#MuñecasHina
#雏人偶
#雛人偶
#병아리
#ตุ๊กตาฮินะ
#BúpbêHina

* * *

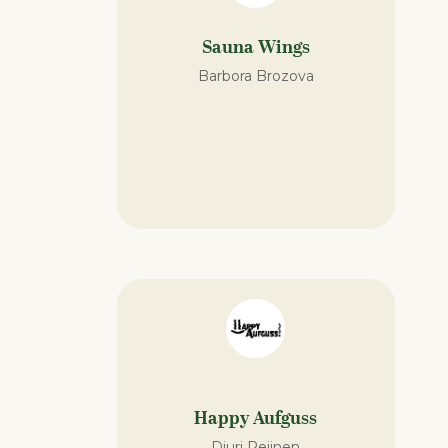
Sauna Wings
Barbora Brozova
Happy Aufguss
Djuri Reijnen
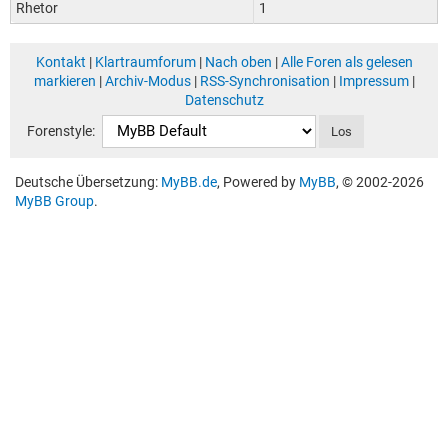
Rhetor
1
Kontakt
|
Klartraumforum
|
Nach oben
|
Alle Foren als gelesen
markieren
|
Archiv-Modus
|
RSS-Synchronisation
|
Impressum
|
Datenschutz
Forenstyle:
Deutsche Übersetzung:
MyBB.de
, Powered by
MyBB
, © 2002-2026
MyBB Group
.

* * *

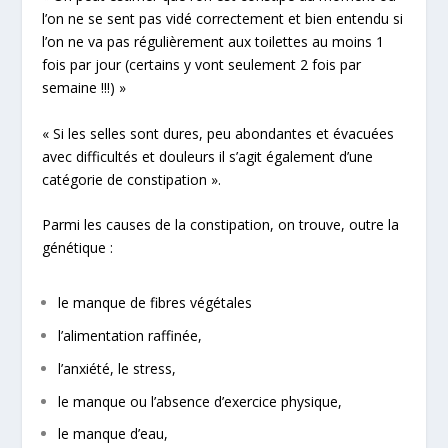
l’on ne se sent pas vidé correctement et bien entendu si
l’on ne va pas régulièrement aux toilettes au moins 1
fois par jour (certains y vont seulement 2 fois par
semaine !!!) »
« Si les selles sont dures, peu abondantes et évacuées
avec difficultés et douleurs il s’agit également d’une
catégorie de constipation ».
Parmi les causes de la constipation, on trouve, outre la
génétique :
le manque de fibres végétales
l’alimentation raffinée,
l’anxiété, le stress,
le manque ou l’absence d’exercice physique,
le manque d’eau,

> _WORK TASK_:
Take from the listing above each line containing "manque".

> _REPLY_:
le manque de fibres végétales
le manque ou l’absence d’exercice physique,
le manque d’eau,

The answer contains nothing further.